Pachinko Directors Justin Chon and Kogonada on Uniting Their Styles for the Series [Interview]
As you both read the novel before or after the signing, was it a world you were already imagining on screen… and did it end like that initial vision?
Chon: I don’t think I ever thought I would do something like this. I heard stories growing up from my grandmother about that time. I don’t think I had the capacity to tackle something like that in terms of creation. That’s why reading the novel was…I had a great sense of appreciation that someone would delve so deeply and explore these existential topics.
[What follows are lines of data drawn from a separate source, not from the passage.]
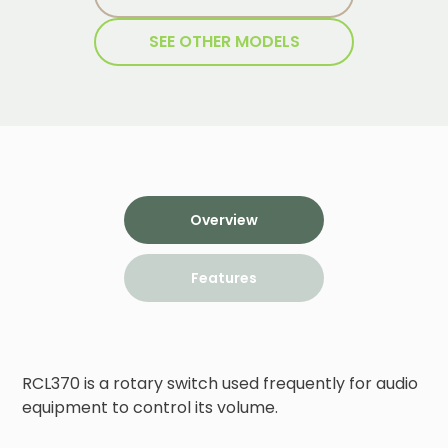
SEE OTHER MODELS
Overview
Features
RCL370 is a rotary switch used frequently for audio 
equipment to control its volume.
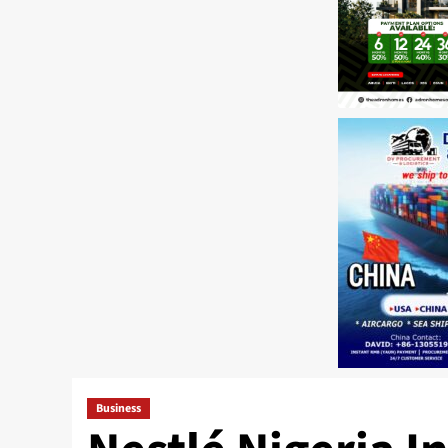
Business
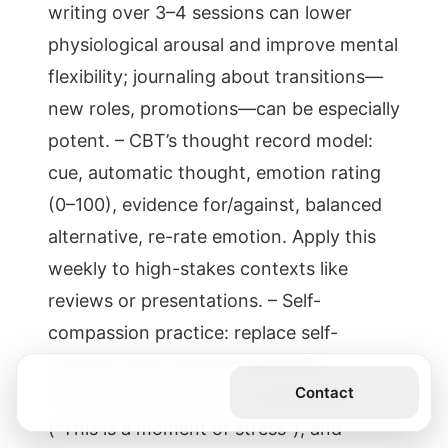
writing over 3–4 sessions can lower
physiological arousal and improve mental
flexibility; journaling about transitions—
new roles, promotions—can be especially
potent. – CBT’s thought record model:
cue, automatic thought, emotion rating
(0–100), evidence for/against, balanced
alternative, re-rate emotion. Apply this
weekly to high-stakes contexts like
reviews or presentations. – Self-
compassion practice: replace self-
criticism with common humanity
Get the Book
Contact
(“Others feel this too”), mindfulness
(“This is a moment of stress”), and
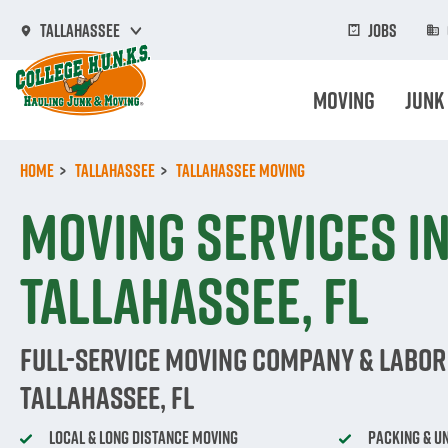
Skip
to
Jobs
Tallahassee
main
content
Moving
Junk
Home
Tallahassee
Tallahassee Moving
Moving Services i
Tallahassee, FL
Full-Service Moving Company & Labor 
Tallahassee, FL
Local & Long Distance Moving
Packing & U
So when you have the ability to explore something that they’ve been building in terms of a storyline and a novel, there’s really no option. Just do it.
Kogonada: Same. I read it, was personally touched by it, shared it with my family, I knew they would be touched…I think my wife read it a few years ago at a book club , and she was like, “Oh, I read this amazing book. Your family would love it. And at that point it wasn’t a project yet, and then once you find out that it it does, and then you see how it’s going to be adapted and it’s so visual, you can imagine it. You just want to be a part of it at the end of the day.
On this visual aspect, it really feels like the finer details of this world are what make it so real. How details like the food and the clothes, and even the little details of where we are, how did that play into your approach?
Chon: Again, it starts with the writing and it’s all woven into his DNA. But I think these are elements that every culture can identify with. Even if it’s the actual—in its specificity, it becomes universal. Everyone and every culture has its food. The way they handle a certain type of food that is a delicacy, or an everyday item or anything in that specificity. I think people can understand. It’s the same with clothes, isn’t it?
Kogonada: If you can’t feel the intimacy and texture of your world, then it looks like an abstract Wikipedia entry or something. So it really is, I think you rightly point that out and that’s a huge compliment. I think for both of us, because we’re filmmakers who love those elements, the details and the things that build the story. So I’m glad you felt that on the show.
Did either of you direct the opening sequence?
Chon: No, no, no, no. I think we both just sent our DPs.
Kogonada: Yeah, our DPs, because there was just many. But that’s really the vision of Soo, the showrunner. I mean, we went through a lot of possible opening credit sequences. And I think she just wanted to do something that would have a different soundtrack and not do the obvious thing, which was, I think Justin said in another interview, create this orchestration and make it this kind of sad and epic intro. She had this other idea in mind, which was really sweet and kinda — it’s a contrast, but it doesn’t seem like a contradiction.
The first three episodes of “Pachinko” are now available to stream on Apple TV+, with new episodes debuting weekly on Fridays.